In response, as evidence of genuine use McDonald’s submitted five annexes including affidavits from employees in Germany, France and the UK affirming sales of Big Macs for the proceeding 5 years, as well as menus, packaging and promotional materials from its EU websites and a copy of the Big Mac Wikipedia page.
The Cancellation Division was critical of this evidence, finding that it was insufficient to establish the place, time, extent and nature of the use of the BIG MAC mark and consequently failed to demonstrate genuine use. In particular, it gave less weight to the affidavit evidence than it would an independent source and determined that the packaging and promotional material printouts, in the absence of accompanying evidence of website traffic or consumer purchases, did not demonstrate genuine use. The Wikipedia page was considered unreliable on the basis that its contents can be edited by members of the public. As a result, the mark was revoked in its entirety.
McDonald’s filed an appeal in March 2019, submitting an additional 13 annexes of evidence of genuine use of BIG MAC, including consumer surveys, copies of receipts from cash registers, advertising material, affidavits confirming advertising costs, financial audit reports, and Google analytics data, among other evidence of marketing and direct sales.
The Board allowed the evidence, finding it admissible because it supplemented and built on the evidence submitted in the cancellation proceedings and could be relevant to the outcome of the action.
Following examination of the evidence in relation to each of the goods and services for which the mark was registered, the Board found that BIG MAC had been used by McDonald’s both to identify a specific meat sandwich (i.e. the Big Mac) as well as to promote McDonald’s as the food provider. An extensive amount of evidence demonstrated that the ʻBig Macʼ was an iconic flagship product intrinsically linked to McDonald’s for more than 40 years and that McDonald’s use of the mark was intended to distinguish its restaurant services from those of third parties.
However, McDonald’s additional evidence failed to demonstrate genuine use of BIG MAC for the other goods and services for which it had been registered, including coffee, milk, deserts, chocolate, pickles, and cheese among others (the last two being components of the Big Mac itself). The appeal was therefore only partially allowed, with the Cancellation Division’s original revocation standing for all goods and services other than, essentially, meat sandwiches and restaurant services.
It is important that rights holders keep their marks in use to avoid challenges to key brands like these and that they retain evidence of such use so that it can be readily deployed when needed.
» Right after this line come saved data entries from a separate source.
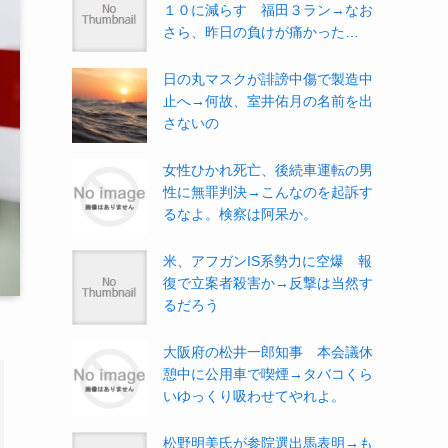
１０に減らす 福田３ラン→なお
さら、昨日の負けが痛かった…
日の丸マスクが誹謗中傷で製造中
止へ→何故、室井佑月の名前を出
さないの
女性ひかれ死亡、後続車運転の男
性に無罪判決→こんなのを起訴す
るなよ。検察は阿呆か。
米、アフガンIS系勢力に空爆 報
復で立案者殺害か→反撃は当然す
るだろう
大阪府の松井一郎知事 本会議休
憩中に公用車で喫煙→タバコくら
いゆっくり吸わせてやれよ。
松野明美氏が参院選出馬表明→も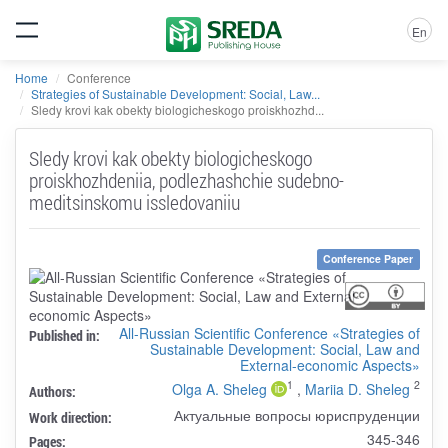
En
Home
Conference
Strategies of Sustainable Development: Social, Law...
Sledy krovi kak obekty biologicheskogo proiskhozhd...
Sledy krovi kak obekty biologicheskogo
proiskhozhdeniia, podlezhashchie sudebno-
meditsinskomu issledovaniiu
Conference Paper
All-Russian Scientific Conference «Strategies of
Published in:
Sustainable Development: Social, Law and
External-economic Aspects»
1
2
Olga A. Sheleg
,
Mariia D. Sheleg
Authors:
Актуальные вопросы юриспруденции
Work direction:
345-346
Pages: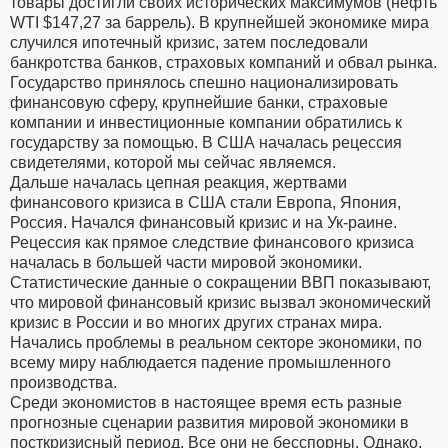
товары достигли своих исторических максимумов (нефть
WTI $147,27 за баррель). В крупнейшей экономике мира
случился ипотечный кризис, затем последовали
банкротства банков, страховых компаний и обвал рынка.
Государство принялось спешно национализировать
финансовую сферу, крупнейшие банки, страховые
компании и инвестиционные компании обратились к
государству за помощью. В США началась рецессия
свидетелями, которой мы сейчас являемся.
Дальше началась цепная реакция, жертвами
финансового кризиса в США стали Европа, Япония,
Россия. Начался финансовый кризис и на Ук-раине.
Рецессия как прямое следствие финансового кризиса
началась в большей части мировой экономики.
Статистические данные о сокращении ВВП показывают,
что мировой финансовый кризис вызвал экономический
кризис в России и во многих других странах мира.
Начались проблемы в реальном секторе экономики, по
всему миру наблюдается падение промышленного
производства.
Среди экономистов в настоящее время есть разные
прогнозные сценарии развития мировой экономики в
посткризисный период. Все они не бесспорны. Однако,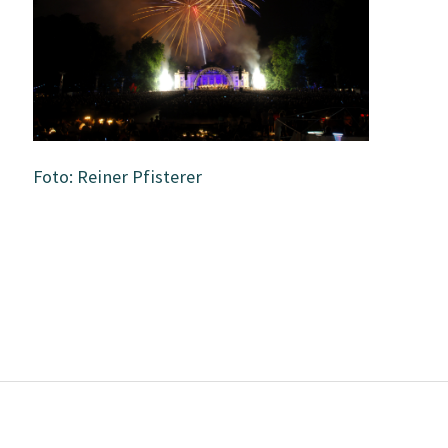
Foto: Reiner Pfisterer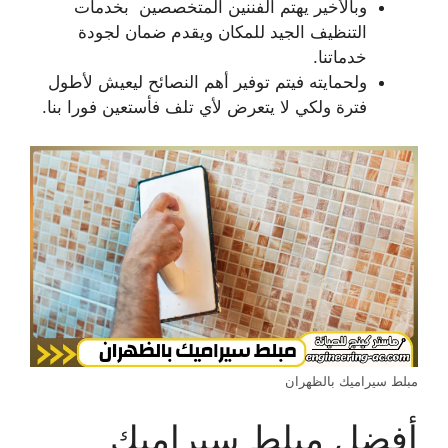
وبالأخير يهتم الفننين المتخصصين بخدمات
التنظيف الجيد للمكان ويقدم ضمان لجودة
خدماتنا.
ولحمايته فيتم توفير أهم النصائح ليعيش لأطول
فترة ولكي لا يتعرض لأي تلف فأستعين فورا بنا.
مبلط سيراميك بالظهران
أفضل مبلط سيراميك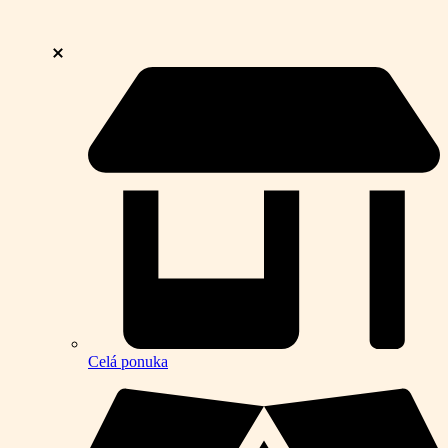
Celá ponuka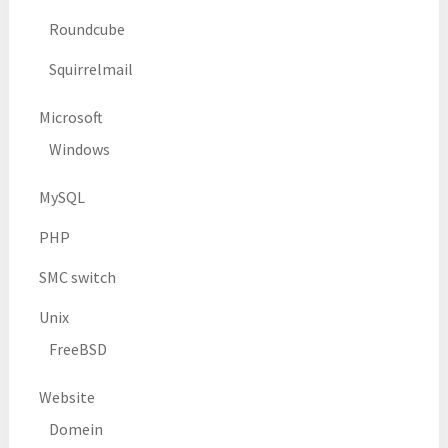
Roundcube
Squirrelmail
Microsoft
Windows
MySQL
PHP
SMC switch
Unix
FreeBSD
Website
Domein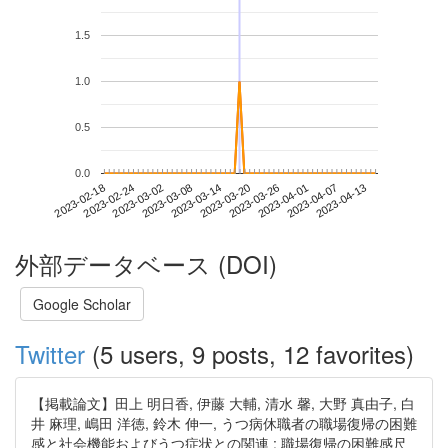
1.5
1.0
0.5
0.0
2023-04-07
2023-02-18
2023-03-08
2023-03-26
2023-04-13
2023-02-24
2023-03-14
2023-04-01
2023-03-02
2023-03-20
外部データベース (DOI)
Google Scholar
Twitter
(5 users, 9 posts, 12 favorites)
【掲載論文】田上 明日香, 伊藤 大輔, 清水 馨, 大野 真由子, 白
井 麻理, 嶋田 洋徳, 鈴木 伸一, うつ病休職者の職場復帰の困難
感と社会機能およびうつ症状との関連 : 職場復帰の困難感尺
The decision also highlights the importance of a trade mark owner putting their best foot forward when defending a revocation action for non-use, making sure to file sufficient evidence of genuine use, both qualitatively and quantitatively, even for the most well-known and widely used marks. Although the EUIPO Appeal Board allowed McDonald’s to file additional evidence in support of its appeal, there was no guarantee that it would do so and other IPOs may take stricter approaches to supplementary evidence.